[RECORDS FOR THIS EXERCISE Boundary: Start]

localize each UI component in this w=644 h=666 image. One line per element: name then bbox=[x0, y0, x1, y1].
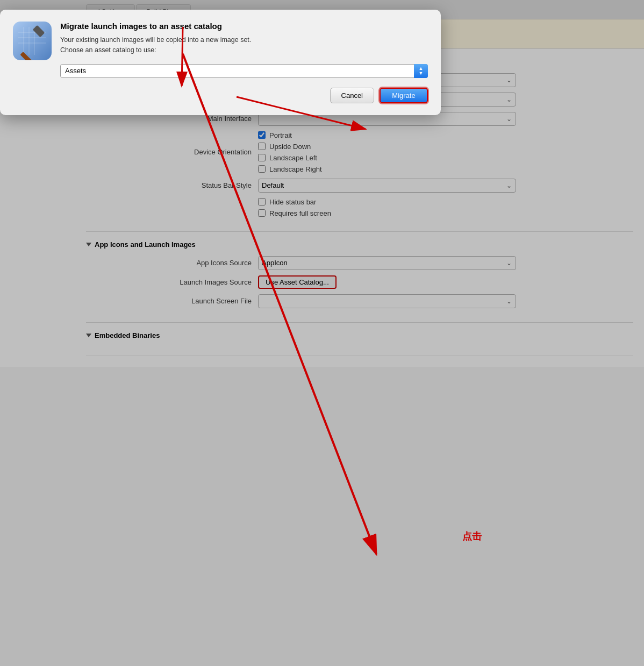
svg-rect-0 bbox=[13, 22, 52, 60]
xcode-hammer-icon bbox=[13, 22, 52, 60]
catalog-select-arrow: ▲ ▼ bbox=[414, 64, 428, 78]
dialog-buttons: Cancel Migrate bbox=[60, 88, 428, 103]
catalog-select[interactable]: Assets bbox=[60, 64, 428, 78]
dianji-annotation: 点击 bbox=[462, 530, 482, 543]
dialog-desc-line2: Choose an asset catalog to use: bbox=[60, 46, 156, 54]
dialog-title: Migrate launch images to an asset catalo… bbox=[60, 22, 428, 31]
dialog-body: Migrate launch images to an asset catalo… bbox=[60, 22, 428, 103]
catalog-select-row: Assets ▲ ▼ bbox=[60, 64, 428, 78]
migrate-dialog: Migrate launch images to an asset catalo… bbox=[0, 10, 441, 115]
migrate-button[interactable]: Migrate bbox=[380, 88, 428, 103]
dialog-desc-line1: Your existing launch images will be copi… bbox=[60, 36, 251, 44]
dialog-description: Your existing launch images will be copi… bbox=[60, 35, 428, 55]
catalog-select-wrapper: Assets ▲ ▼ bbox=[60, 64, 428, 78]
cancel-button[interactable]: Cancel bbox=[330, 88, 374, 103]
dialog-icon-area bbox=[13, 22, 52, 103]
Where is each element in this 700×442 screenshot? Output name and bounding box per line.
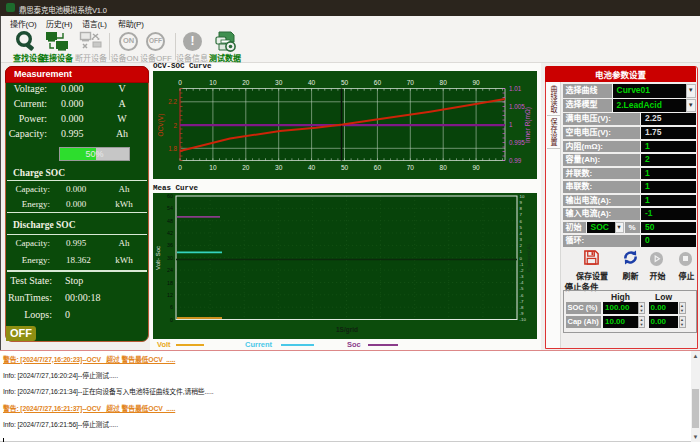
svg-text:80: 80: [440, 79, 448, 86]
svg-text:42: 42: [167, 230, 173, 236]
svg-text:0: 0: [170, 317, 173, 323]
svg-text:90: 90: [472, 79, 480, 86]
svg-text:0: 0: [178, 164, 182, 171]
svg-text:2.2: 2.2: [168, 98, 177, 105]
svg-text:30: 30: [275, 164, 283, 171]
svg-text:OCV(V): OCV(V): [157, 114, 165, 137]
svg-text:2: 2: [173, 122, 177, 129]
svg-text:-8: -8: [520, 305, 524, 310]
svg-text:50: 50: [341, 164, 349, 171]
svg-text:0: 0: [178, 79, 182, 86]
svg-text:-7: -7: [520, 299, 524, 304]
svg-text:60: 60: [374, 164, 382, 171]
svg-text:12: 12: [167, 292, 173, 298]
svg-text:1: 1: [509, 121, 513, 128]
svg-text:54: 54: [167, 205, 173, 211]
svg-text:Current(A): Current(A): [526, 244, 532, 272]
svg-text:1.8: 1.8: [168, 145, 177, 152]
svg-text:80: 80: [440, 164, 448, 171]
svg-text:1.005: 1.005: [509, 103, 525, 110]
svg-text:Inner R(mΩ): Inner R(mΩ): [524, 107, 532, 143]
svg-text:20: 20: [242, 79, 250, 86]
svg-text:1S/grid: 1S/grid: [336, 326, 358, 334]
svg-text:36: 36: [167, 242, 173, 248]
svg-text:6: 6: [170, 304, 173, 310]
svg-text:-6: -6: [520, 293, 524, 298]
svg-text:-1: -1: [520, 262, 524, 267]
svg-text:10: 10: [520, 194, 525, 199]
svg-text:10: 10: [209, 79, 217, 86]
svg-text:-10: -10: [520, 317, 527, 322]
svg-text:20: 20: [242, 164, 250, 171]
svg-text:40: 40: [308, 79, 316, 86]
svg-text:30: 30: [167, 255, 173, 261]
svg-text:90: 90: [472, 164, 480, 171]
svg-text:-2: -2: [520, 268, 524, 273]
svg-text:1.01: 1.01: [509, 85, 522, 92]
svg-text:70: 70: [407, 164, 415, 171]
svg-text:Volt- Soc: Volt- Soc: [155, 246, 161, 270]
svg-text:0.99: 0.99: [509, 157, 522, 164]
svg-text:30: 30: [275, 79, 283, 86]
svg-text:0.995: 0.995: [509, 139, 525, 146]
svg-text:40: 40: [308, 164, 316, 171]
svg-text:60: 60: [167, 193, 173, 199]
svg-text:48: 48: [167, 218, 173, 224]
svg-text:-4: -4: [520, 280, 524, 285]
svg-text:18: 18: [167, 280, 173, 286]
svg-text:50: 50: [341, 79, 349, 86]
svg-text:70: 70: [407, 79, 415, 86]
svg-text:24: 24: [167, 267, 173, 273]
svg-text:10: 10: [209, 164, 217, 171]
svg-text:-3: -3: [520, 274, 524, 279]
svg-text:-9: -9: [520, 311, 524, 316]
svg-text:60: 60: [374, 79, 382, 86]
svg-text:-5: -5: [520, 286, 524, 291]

[RECORDS FOR THIS EXERCISE Boundary: End]

## TASK REQUIREMENTS:
Leave the pictures out and output all of the data verbatim.

## EXERCISE ANSWER:
localize each UI component in this w=644 h=666 image. One line per element: name then bbox=[x0, y0, x1, y1].
svg-rect-0 bbox=[13, 22, 52, 60]
xcode-hammer-icon bbox=[13, 22, 52, 60]
catalog-select-arrow: ▲ ▼ bbox=[414, 64, 428, 78]
dialog-buttons: Cancel Migrate bbox=[60, 88, 428, 103]
catalog-select[interactable]: Assets bbox=[60, 64, 428, 78]
dianji-annotation: 点击 bbox=[462, 530, 482, 543]
dialog-desc-line2: Choose an asset catalog to use: bbox=[60, 46, 156, 54]
dialog-title: Migrate launch images to an asset catalo… bbox=[60, 22, 428, 31]
dialog-body: Migrate launch images to an asset catalo… bbox=[60, 22, 428, 103]
catalog-select-row: Assets ▲ ▼ bbox=[60, 64, 428, 78]
migrate-dialog: Migrate launch images to an asset catalo… bbox=[0, 10, 441, 115]
migrate-button[interactable]: Migrate bbox=[380, 88, 428, 103]
dialog-desc-line1: Your existing launch images will be copi… bbox=[60, 36, 251, 44]
dialog-description: Your existing launch images will be copi… bbox=[60, 35, 428, 55]
catalog-select-wrapper: Assets ▲ ▼ bbox=[60, 64, 428, 78]
cancel-button[interactable]: Cancel bbox=[330, 88, 374, 103]
dialog-icon-area bbox=[13, 22, 52, 103]
Where is each element in this 700×442 screenshot? Output name and bounding box per line.
svg-text:80: 80: [440, 79, 448, 86]
svg-text:42: 42: [167, 230, 173, 236]
svg-text:0: 0: [170, 317, 173, 323]
svg-text:90: 90: [472, 79, 480, 86]
svg-text:0: 0: [178, 164, 182, 171]
svg-text:2.2: 2.2: [168, 98, 177, 105]
svg-text:30: 30: [275, 164, 283, 171]
svg-text:OCV(V): OCV(V): [157, 114, 165, 137]
svg-text:2: 2: [173, 122, 177, 129]
svg-text:-8: -8: [520, 305, 524, 310]
svg-text:50: 50: [341, 164, 349, 171]
svg-text:0: 0: [178, 79, 182, 86]
svg-text:-7: -7: [520, 299, 524, 304]
svg-text:60: 60: [374, 164, 382, 171]
svg-text:12: 12: [167, 292, 173, 298]
svg-text:1: 1: [509, 121, 513, 128]
svg-text:54: 54: [167, 205, 173, 211]
svg-text:Current(A): Current(A): [526, 244, 532, 272]
svg-text:1.8: 1.8: [168, 145, 177, 152]
svg-text:80: 80: [440, 164, 448, 171]
svg-text:1.005: 1.005: [509, 103, 525, 110]
svg-text:Inner R(mΩ): Inner R(mΩ): [524, 107, 532, 143]
svg-text:20: 20: [242, 79, 250, 86]
svg-text:1S/grid: 1S/grid: [336, 326, 358, 334]
svg-text:36: 36: [167, 242, 173, 248]
svg-text:6: 6: [170, 304, 173, 310]
svg-text:-6: -6: [520, 293, 524, 298]
svg-text:-1: -1: [520, 262, 524, 267]
svg-text:10: 10: [520, 194, 525, 199]
svg-text:10: 10: [209, 79, 217, 86]
svg-text:-10: -10: [520, 317, 527, 322]
svg-text:20: 20: [242, 164, 250, 171]
svg-text:40: 40: [308, 79, 316, 86]
svg-text:30: 30: [167, 255, 173, 261]
svg-text:90: 90: [472, 164, 480, 171]
svg-text:-2: -2: [520, 268, 524, 273]
svg-text:1.01: 1.01: [509, 85, 522, 92]
svg-text:70: 70: [407, 164, 415, 171]
svg-text:Volt- Soc: Volt- Soc: [155, 246, 161, 270]
svg-text:0.99: 0.99: [509, 157, 522, 164]
svg-text:30: 30: [275, 79, 283, 86]
svg-text:0.995: 0.995: [509, 139, 525, 146]
svg-text:40: 40: [308, 164, 316, 171]
svg-text:60: 60: [167, 193, 173, 199]
svg-text:48: 48: [167, 218, 173, 224]
svg-text:-4: -4: [520, 280, 524, 285]
svg-text:18: 18: [167, 280, 173, 286]
svg-text:50: 50: [341, 79, 349, 86]
svg-text:70: 70: [407, 79, 415, 86]
svg-text:24: 24: [167, 267, 173, 273]
svg-text:10: 10: [209, 164, 217, 171]
svg-text:-3: -3: [520, 274, 524, 279]
svg-text:-9: -9: [520, 311, 524, 316]
svg-text:60: 60: [374, 79, 382, 86]
svg-text:-5: -5: [520, 286, 524, 291]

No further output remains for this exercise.